**WORK INSTRUCTION:** Every line of the data that contains the string "korporacji" must be copied.

[Saved entries]

################

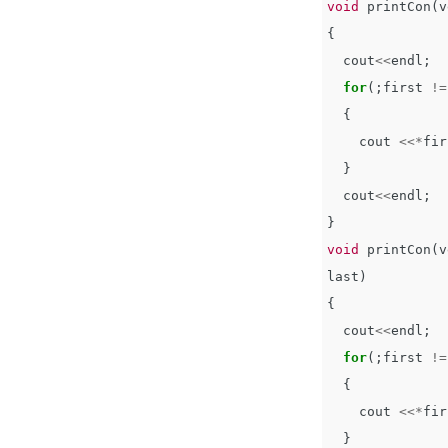
void
printCon
(
v
{
cout
<<
endl
;
for
(;
first
!=
{
cout
<<*
fir
}
cout
<<
endl
;
}
void
printCon
(
v
last
)
{
cout
<<
endl
;
for
(;
first
!=
{
cout
<<*
fir
}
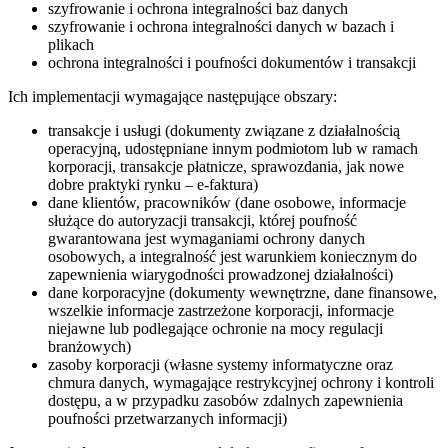
szyfrowanie i ochrona integralności baz danych
szyfrowanie i ochrona integralności danych w bazach i
plikach
ochrona integralności i poufności dokumentów i transakcji
Ich implementacji wymagające następujące obszary:
transakcje i usługi (dokumenty związane z działalnością
operacyjną, udostępniane innym podmiotom lub w ramach
korporacji, transakcje płatnicze, sprawozdania, jak nowe
dobre praktyki rynku – e-faktura)
dane klientów, pracowników (dane osobowe, informacje
służące do autoryzacji transakcji, której poufność
gwarantowana jest wymaganiami ochrony danych
osobowych, a integralność jest warunkiem koniecznym do
zapewnienia wiarygodności prowadzonej działalności)
dane korporacyjne (dokumenty wewnętrzne, dane finansowe,
wszelkie informacje zastrzeżone korporacji, informacje
niejawne lub podlegające ochronie na mocy regulacji
branżowych)
zasoby korporacji (własne systemy informatyczne oraz
chmura danych, wymagające restrykcyjnej ochrony i kontroli
dostępu, a w przypadku zasobów zdalnych zapewnienia
poufności przetwarzanych informacji)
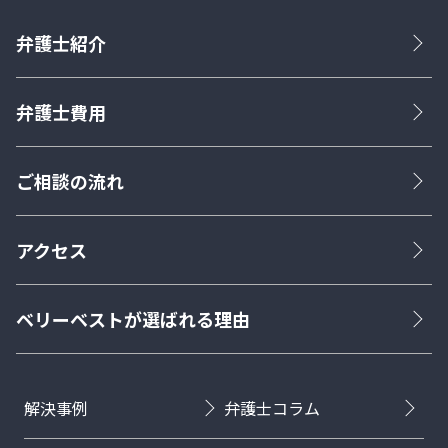
弁護士紹介
弁護士費用
ご相談の流れ
アクセス
ベリーベストが選ばれる理由
解決事例
弁護士コラム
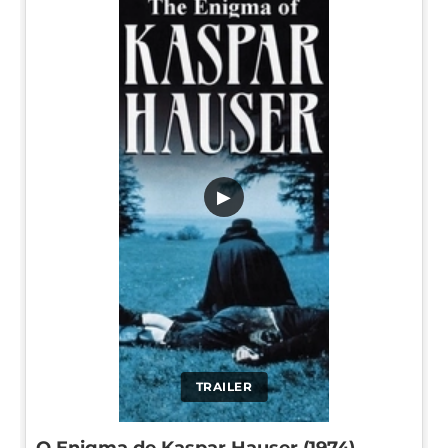
▶
TRAILER
O Enigma de Kaspar Hauser (1974)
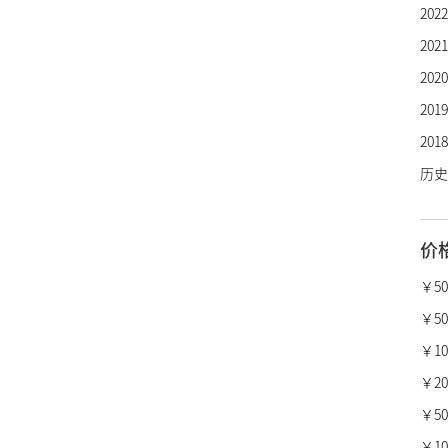
20
芝柏
20
劳力
20
欧米
20
万国
20
百年
历史
卡地
沛纳
价
真力
柏莱
￥5
宝格
￥50
梵克
￥10,
昆仑
￥20,
萧邦
￥50,
瑞宝
￥100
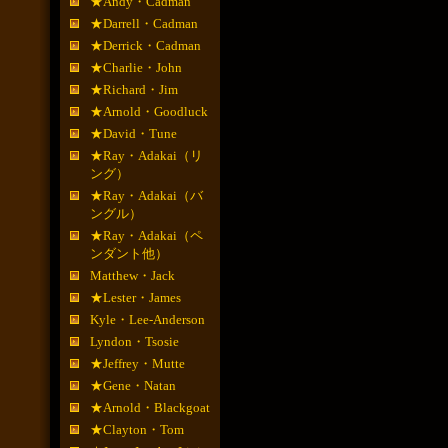
★Andy・Cadman
★Darrell・Cadman
★Derrick・Cadman
★Charlie・John
★Richard・Jim
★Arnold・Goodluck
★David・Tune
★Ray・Adakai（リ
ング）
★Ray・Adakai（バ
ングル）
★Ray・Adakai（ペ
ンダント他）
Matthew・Jack
★Lester・James
Kyle・Lee-Anderson
Lyndon・Tsosie
★Jeffrey・Mutte
★Gene・Natan
★Arnold・Blackgoat
★Clayton・Tom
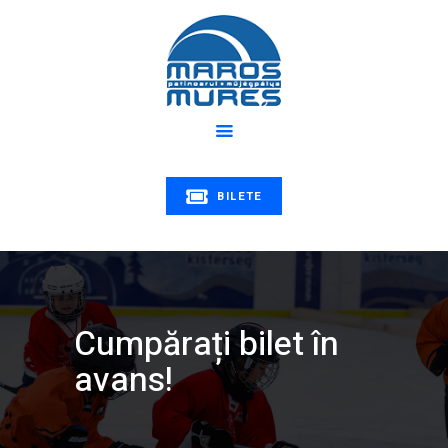
Despre noi
Program
PATINOARUL MUREȘ
Știri
Patinoarul Mureș | Maros műjégpálya
Educație
Tarife
Galerie
BILETE
Contact
Cumpărați bilet în
avans!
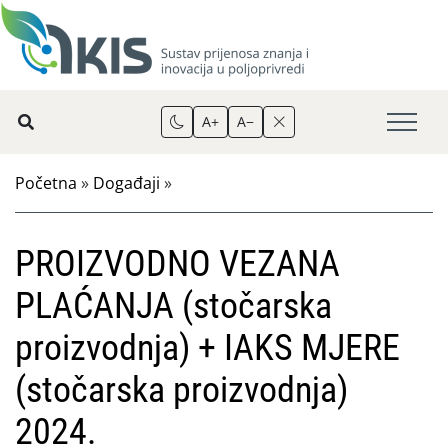
A+
A−
Početna
»
Događaji
»
PROIZVODNO VEZANA
PLAĆANJA (stočarska
proizvodnja) + IAKS MJERE
(stočarska proizvodnja)
2024.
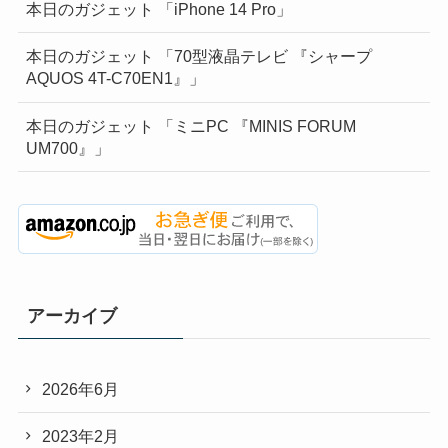
本日のガジェット 「iPhone 14 Pro」
本日のガジェット 「70型液晶テレビ 『シャープ
AQUOS 4T-C70EN1』」
本日のガジェット 「ミニPC 『MINIS FORUM
UM700』」
アーカイブ
2026年6月
2023年2月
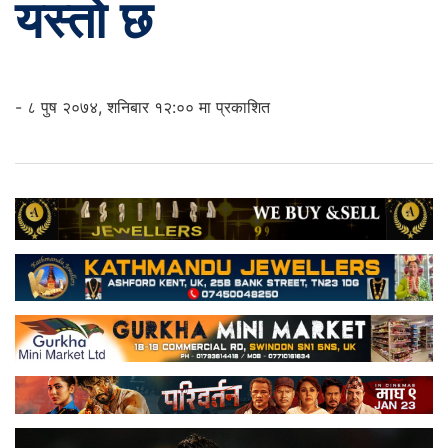
यस्तो छ
- ८ पुष २०७४, शनिबार १२:०० मा प्रकाशित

################

**THE COMPLETED TASK:**
korporacji, transakcje płatnicze, sprawozdania, jak nowe
wszelkie informacje zastrzeżone korporacji, informacje
zasoby korporacji (własne systemy informatyczne oraz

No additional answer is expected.